=== Begin Enclosure ===

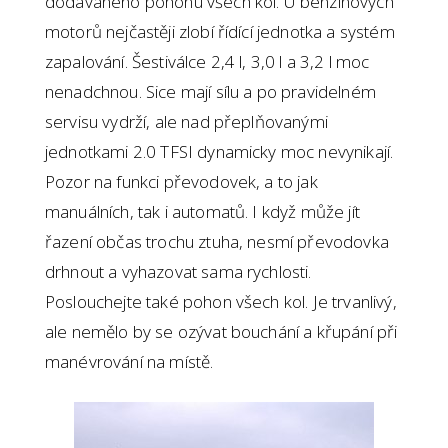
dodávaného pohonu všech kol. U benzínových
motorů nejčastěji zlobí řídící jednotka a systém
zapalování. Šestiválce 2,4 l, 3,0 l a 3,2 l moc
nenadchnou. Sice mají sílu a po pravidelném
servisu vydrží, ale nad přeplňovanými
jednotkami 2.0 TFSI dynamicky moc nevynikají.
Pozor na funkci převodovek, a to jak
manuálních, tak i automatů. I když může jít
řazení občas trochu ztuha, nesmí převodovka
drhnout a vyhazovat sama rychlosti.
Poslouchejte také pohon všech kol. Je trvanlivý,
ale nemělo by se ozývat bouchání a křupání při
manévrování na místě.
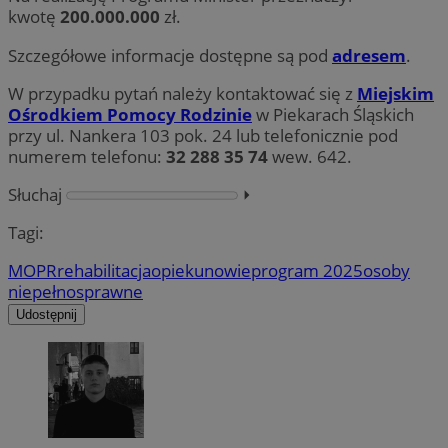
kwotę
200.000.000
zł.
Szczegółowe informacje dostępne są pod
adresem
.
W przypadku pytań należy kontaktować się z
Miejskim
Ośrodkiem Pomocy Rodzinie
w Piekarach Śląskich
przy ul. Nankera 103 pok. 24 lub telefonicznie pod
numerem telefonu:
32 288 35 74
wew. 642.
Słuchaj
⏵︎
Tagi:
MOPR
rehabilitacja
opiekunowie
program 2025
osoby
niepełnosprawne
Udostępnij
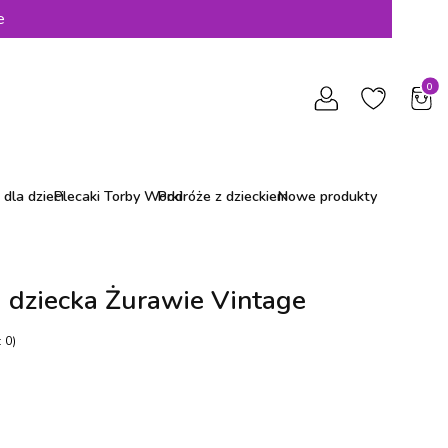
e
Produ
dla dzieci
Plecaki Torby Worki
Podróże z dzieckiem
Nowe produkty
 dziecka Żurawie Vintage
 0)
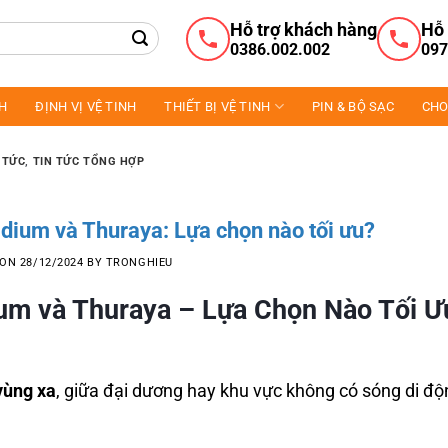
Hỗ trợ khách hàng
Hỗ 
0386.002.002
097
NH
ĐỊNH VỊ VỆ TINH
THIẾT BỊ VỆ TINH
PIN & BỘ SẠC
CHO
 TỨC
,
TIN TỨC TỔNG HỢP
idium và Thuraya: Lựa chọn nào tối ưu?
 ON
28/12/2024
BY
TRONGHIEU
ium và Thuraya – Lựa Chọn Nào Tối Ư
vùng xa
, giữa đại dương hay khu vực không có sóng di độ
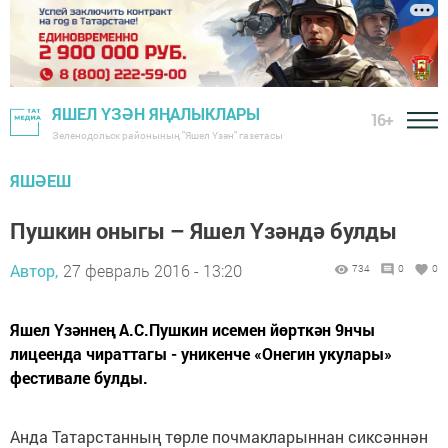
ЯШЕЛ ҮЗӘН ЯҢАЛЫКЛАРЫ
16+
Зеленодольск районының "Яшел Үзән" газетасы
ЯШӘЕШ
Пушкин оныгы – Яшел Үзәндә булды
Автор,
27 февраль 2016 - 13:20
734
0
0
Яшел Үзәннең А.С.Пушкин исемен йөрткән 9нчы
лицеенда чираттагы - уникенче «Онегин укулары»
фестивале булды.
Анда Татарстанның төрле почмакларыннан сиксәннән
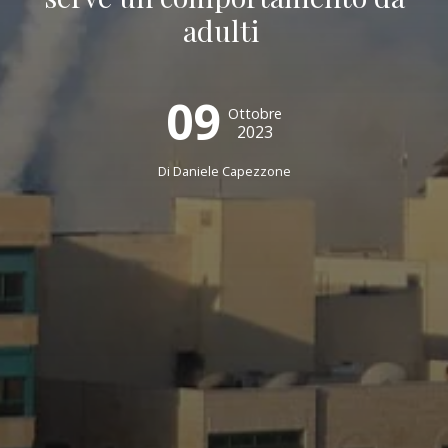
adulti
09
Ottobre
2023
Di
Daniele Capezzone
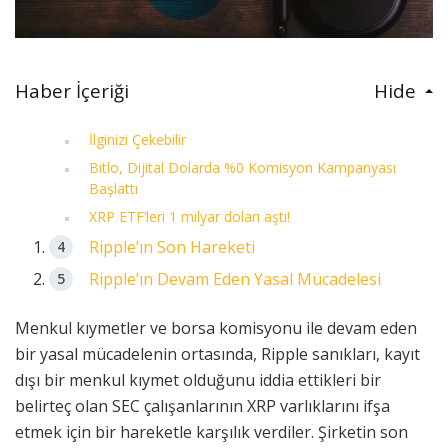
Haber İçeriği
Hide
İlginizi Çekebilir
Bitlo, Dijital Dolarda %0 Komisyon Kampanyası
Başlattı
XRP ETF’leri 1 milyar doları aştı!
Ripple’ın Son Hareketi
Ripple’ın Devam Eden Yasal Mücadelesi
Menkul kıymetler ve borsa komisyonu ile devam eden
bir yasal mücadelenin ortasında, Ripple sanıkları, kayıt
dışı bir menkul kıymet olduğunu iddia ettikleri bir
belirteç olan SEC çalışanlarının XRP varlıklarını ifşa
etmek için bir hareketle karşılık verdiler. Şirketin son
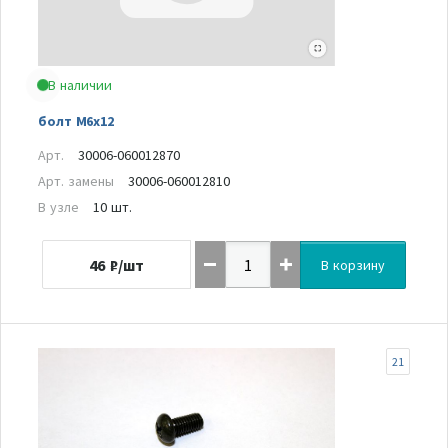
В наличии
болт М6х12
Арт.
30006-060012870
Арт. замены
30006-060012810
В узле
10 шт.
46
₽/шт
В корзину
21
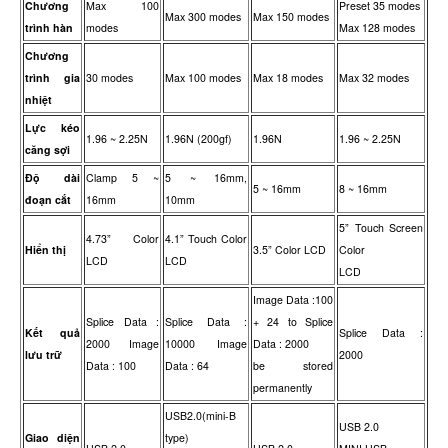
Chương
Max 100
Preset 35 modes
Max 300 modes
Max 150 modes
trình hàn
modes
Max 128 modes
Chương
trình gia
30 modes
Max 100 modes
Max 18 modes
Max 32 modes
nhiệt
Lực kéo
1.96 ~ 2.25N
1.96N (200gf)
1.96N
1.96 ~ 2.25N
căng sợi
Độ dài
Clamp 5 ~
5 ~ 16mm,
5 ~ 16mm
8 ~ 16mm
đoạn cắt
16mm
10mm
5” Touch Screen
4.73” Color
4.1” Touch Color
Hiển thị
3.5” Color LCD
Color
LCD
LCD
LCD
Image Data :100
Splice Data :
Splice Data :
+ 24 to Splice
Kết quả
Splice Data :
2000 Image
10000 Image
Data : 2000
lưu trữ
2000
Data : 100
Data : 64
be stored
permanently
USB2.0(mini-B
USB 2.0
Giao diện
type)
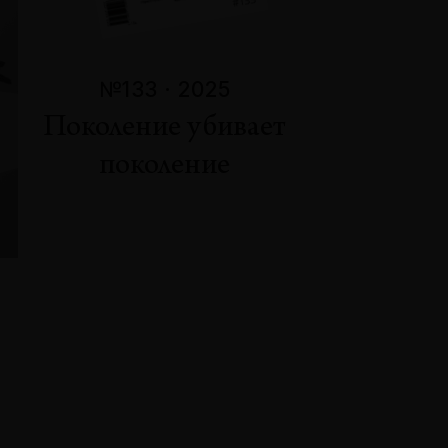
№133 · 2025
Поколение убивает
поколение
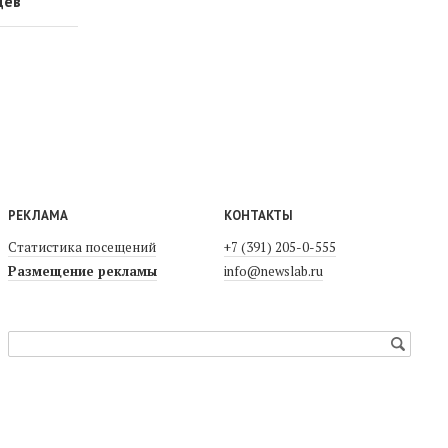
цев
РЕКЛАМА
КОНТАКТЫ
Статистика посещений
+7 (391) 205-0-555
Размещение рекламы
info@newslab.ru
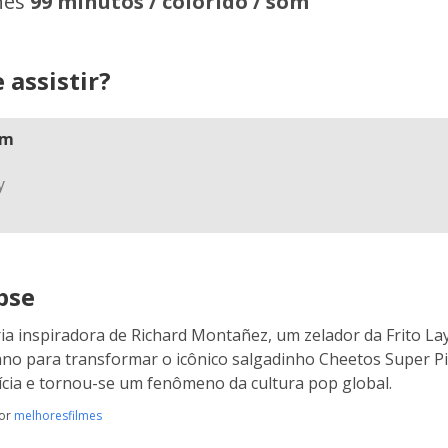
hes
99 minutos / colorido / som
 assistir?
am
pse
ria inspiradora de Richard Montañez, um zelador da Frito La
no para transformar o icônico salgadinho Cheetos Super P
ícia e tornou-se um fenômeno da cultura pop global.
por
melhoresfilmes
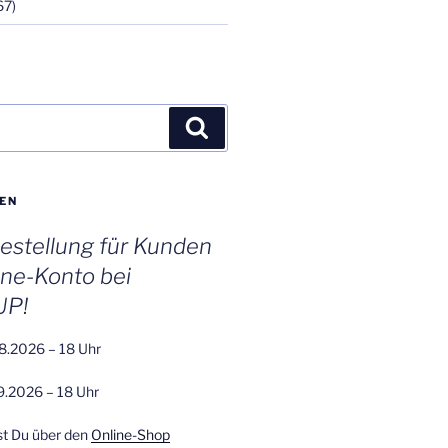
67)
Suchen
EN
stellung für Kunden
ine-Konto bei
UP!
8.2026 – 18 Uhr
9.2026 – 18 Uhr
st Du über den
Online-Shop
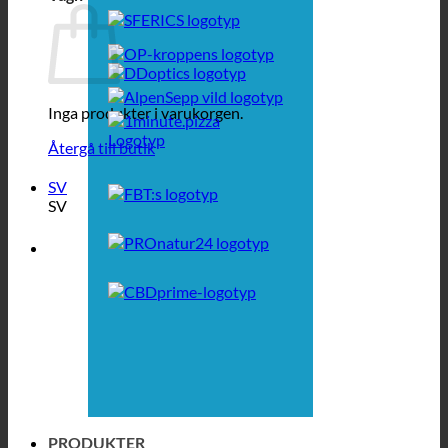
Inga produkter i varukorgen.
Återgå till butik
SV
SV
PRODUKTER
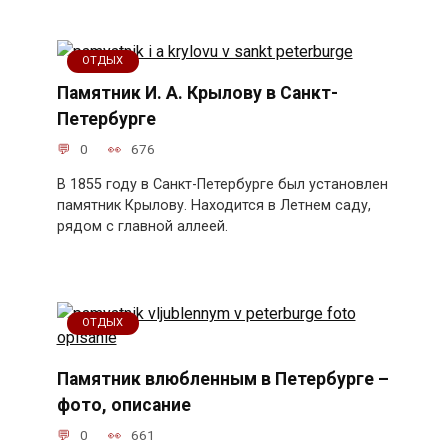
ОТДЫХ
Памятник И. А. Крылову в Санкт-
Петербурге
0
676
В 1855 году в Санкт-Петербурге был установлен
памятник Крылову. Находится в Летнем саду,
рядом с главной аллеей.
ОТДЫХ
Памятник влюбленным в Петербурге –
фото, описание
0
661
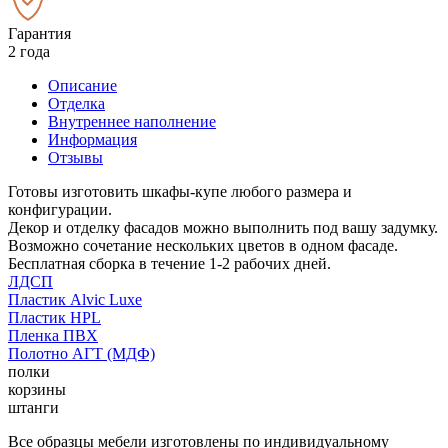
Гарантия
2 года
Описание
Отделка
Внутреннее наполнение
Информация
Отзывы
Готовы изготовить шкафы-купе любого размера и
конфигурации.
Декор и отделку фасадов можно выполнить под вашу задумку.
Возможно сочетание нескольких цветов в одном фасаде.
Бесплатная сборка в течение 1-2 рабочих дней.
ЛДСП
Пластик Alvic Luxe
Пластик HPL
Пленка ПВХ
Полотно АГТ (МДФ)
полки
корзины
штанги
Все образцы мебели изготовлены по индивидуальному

=== End Enclosure ===

## Problem description
Tally every line of the entries that contains the word "Пушкин", and respond with that number only.

## Response to this task
2